What you will do
From the material below, copy every line in which the word "para" occurs.

Given records
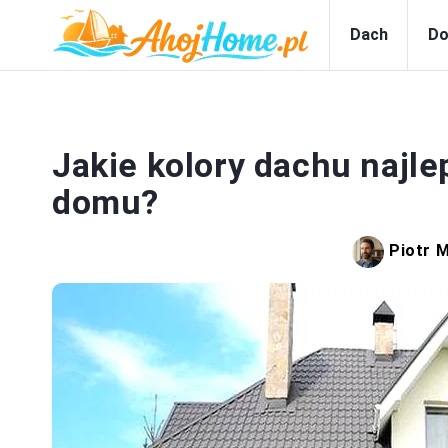
Dach
Do
Jakie kolory dachu najle
domu?
Piotr 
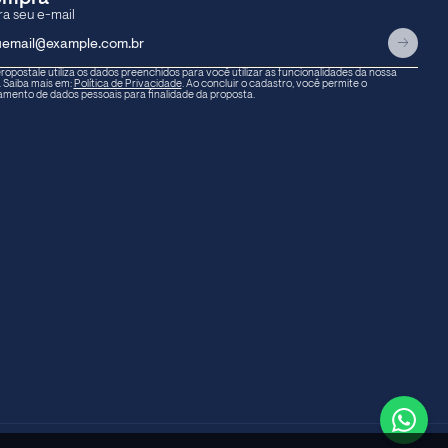
ropostale utiliza os dados preenchidos para você utilizar as funcionalidades da nossa
. Saiba mais em:
Política de Privacidade
. Ao concluir o cadastro, você permite o
amento de dados pessoais para finalidade da proposta.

Written answer
ropostale utiliza os dados preenchidos para você utilizar as funcionalidades da nossa
amento de dados pessoais para finalidade da proposta.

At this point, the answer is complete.